If I point my browser to http://192.168.1.1/phpmyadmin I should get the phpmyadmin interface/page. Wat I am seeing is the following message:

 *Quote:*   

> 
> 
> phpMyAdmin - Error
> 
> phpMyAdmin was unable to read your configuration file!
> ...

 

If I click the link to the config.inc.php I get a blank page.

phpmyadmin should be able to parse the config.inc.php file, but it keeps giving me the error.

I noticed the problem after I upgraded mysql to version 4.1.14, it worked some time ago on the same box (I haven't used it for some time, so I don't know since when it is borked.)

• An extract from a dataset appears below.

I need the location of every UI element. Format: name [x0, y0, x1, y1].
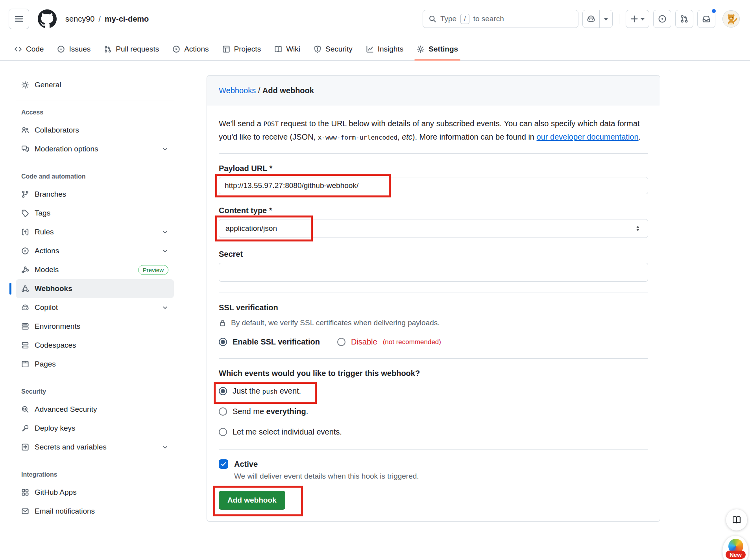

If anyone has any idea what could be wrong, please let me know  :Smile: 

NossieLast edited by Nossie on Sun Nov 06, 2005 11:10 am; edited 1 time in total

----------

## nixnut

Moved from Portage & Programming to Networking & Security

Webserver stuff, therefore networking, thus moved here.

Make sure that the user that the apache server runs as (usually apache) has read access to the directory in which the phpmyadmin files are stored and to the files themselves of course.

----------

## Nossie

sorry, I thought I posted in Networking & Security   :Rolling Eyes: 

I have tried different access rights to the phpmyadmin dir, even apache:apache, chmod 0777 without success.

----------

## Nossie

I've made a test.php file with the following code:

```

<?php

$cfgfile_to_load = "config.inc.php";

$config_fd = fopen($cfgfile_to_load, 'r');

$result = fread($config_fd, filesize($cfgfile_to_load));

echo $result;

fclose($config_fd);

```

What you expect is to see if you open test.php is the content of the config.inc.php file.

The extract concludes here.